What encoding do you use for your sources?

i92guboj · 04-15-2014, 10:51 AM

Hi.

From some time now, I've been doing multiplatform programming using Qt/C++. My IDE of choice is qtcreator, though I don't feel particularly tied to it since I don't use the UI creator part, whatever that was called.

I've been using utf-8 for quite a few years in Linux, which is my primary (and almost-only) platform.

My locale is es_ES@UTF-8.

The problem is that some of my customers like working in Xp, which means problems when it comes to utf-8 in any languages that's not plain English.
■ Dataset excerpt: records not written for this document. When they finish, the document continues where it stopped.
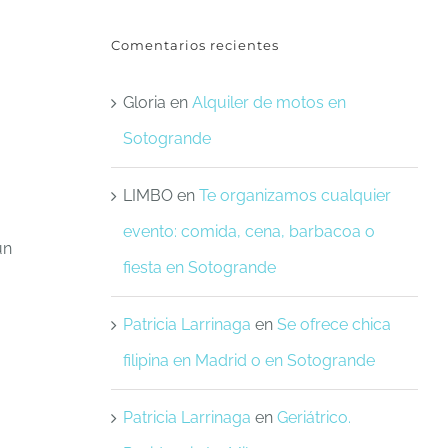
Comentarios recientes
Gloria
en
Alquiler de motos en
Sotogrande
LIMBO
en
Te organizamos cualquier
evento: comida, cena, barbacoa o
un
fiesta en Sotogrande
Patricia Larrinaga
en
Se ofrece chica
filipina en Madrid o en Sotogrande
Patricia Larrinaga
en
Geriátrico.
I discovered it the hard way, and now I am in a situation where I have to go converting the encoding of the source files every now and then between utf-8 and iso-8859-15, and then back, which can be quite tedious.

How do people handle this kind of stuff? It seems a trivial thing but I can't find anything about this, and after more than one year of developing this way it has become quite time consuming, even with automation scripts, besides it's also error prone.
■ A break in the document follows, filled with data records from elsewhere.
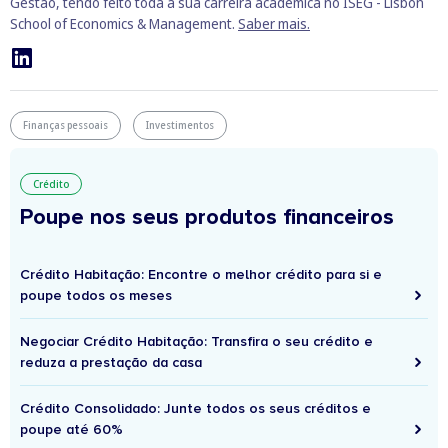
Gestão, tendo feito toda a sua carreira académica no ISEG - Lisbon
School of Economics & Management.
Saber mais.
Finanças pessoais
Investimentos
Crédito
Poupe nos seus produtos financeiros
Crédito Habitação: Encontre o melhor crédito para si e
poupe todos os meses
Negociar Crédito Habitação: Transfira o seu crédito e
reduza a prestação da casa
Crédito Consolidado: Junte todos os seus créditos e
poupe até 60%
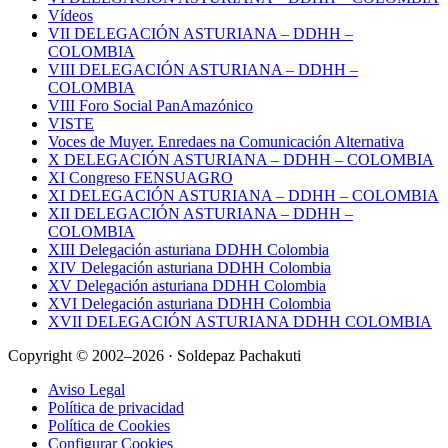
Vídeos
VII DELEGACIÓN ASTURIANA – DDHH –
COLOMBIA
VIII DELEGACIÓN ASTURIANA – DDHH –
COLOMBIA
VIII Foro Social PanAmazónico
VISTE
Voces de Muyer. Enredaes na Comunicación Alternativa
X DELEGACIÓN ASTURIANA – DDHH – COLOMBIA
XI Congreso FENSUAGRO
XI DELEGACIÓN ASTURIANA – DDHH – COLOMBIA
XII DELEGACIÓN ASTURIANA – DDHH –
COLOMBIA
XIII Delegación asturiana DDHH Colombia
XIV Delegación asturiana DDHH Colombia
XV Delegación asturiana DDHH Colombia
XVI Delegación asturiana DDHH Colombia
XVII DELEGACIÓN ASTURIANA DDHH COLOMBIA
Copyright © 2002–2026 · Soldepaz Pachakuti
Aviso Legal
Política de privacidad
Política de Cookies
Configurar Cookies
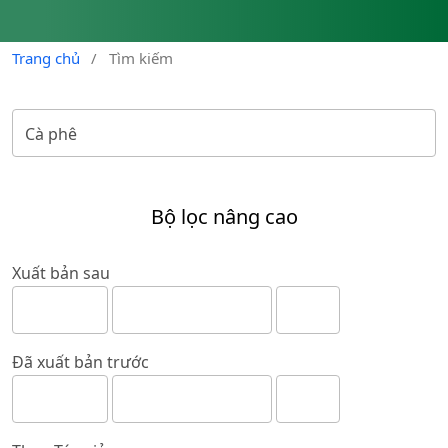
Trang chủ
/
Tìm kiếm
Bộ lọc nâng cao
Xuất bản sau
Đã xuất bản trước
Thanks for any idea or insight into the issue

mina86 · 04-15-2014, 11:50 AM

You could play around with BOM but it has it's own set of problems.

pan64 · 04-15-2014, 12:19 PM

For sources usually I use the standard ASCII char set, nothing more. I do not care about any language specific characters, just replace them with a "normal" one. There is no way to avoid problems (caused by those chars).
(I build softwares for almost 20 years, containing parts in spanish, hungarian, german, swedish..., and using java, c, c++, scripts and other languages, on windows/solaris/linux. There is no other way but removing strange chars)

i92guboj · 04-15-2014, 03:09 PM

Well, in the sources, at some point you will need to write a string or something that will end in the interface.

Intentionally exposing typos to the final users is not something I am willing to do. I'd rather continue this maintenance burden that I have right now or implement something myself when/if I get to the point where I can't stand this anymore.

It just seems odd to me that by now there's no sane way to handle this...

In any case, thanks for the pointer.

i92guboj · 04-15-2014, 03:14 PM

Quote:

Originally Posted by mina86

You could play around with BOM but it has it's own set of problems.

I am not sure how this can help me, care to elaborate?

Or maybe you didn't understand my problem. The issue is with the encoding of the source files. If I save then as utd8 and then compile them the strings won't show properly when you run the .exe in xp. If the source files are saved with iso-8859-15 then the resulting binary works as intended.

Thanks.

mina86 · 04-16-2014, 06:33 AM

Quote:

Originally Posted by i92guboj

I am not sure how this can help me, care to elaborate?

If you add UTF-8 BOM to the file some Windows applications should read the file as UTF-8. But like I mentioned, this solution may introduce other problems and it may not work for some other applications.

Quote:

Originally Posted by i92guboj

Well, in the sources, at some point you will need to write a string or something that will end in the interface.

Depending on the language, you can escape Unicode characters with “\u####” or similar sequence though. This would be rather cumbersome to do manually though, so perhaps your editor could assist you with that automatically converting non-ASCII characters in strings to escaped sequence.

i92guboj · 04-16-2014, 06:39 AM

That I figured. But it wouldn@t help with binaries, would it?

I am not interested in opening source files in windows. I develop fully in linux. What i want is that when it comes the time to launch the exe in windows I'll be able to see accented characters and euro symbols that are hardcoded in the sources, and not some kind of random crap.

pan64 · 04-16-2014, 06:41 AM

Quote:

Originally Posted by i92guboj

Well, in the sources, at some point you will need to write a string or something that will end in the interface.

No you must not do that. All the displayed texts should be collected and put into some "external" files and you only need to use indices in the sources.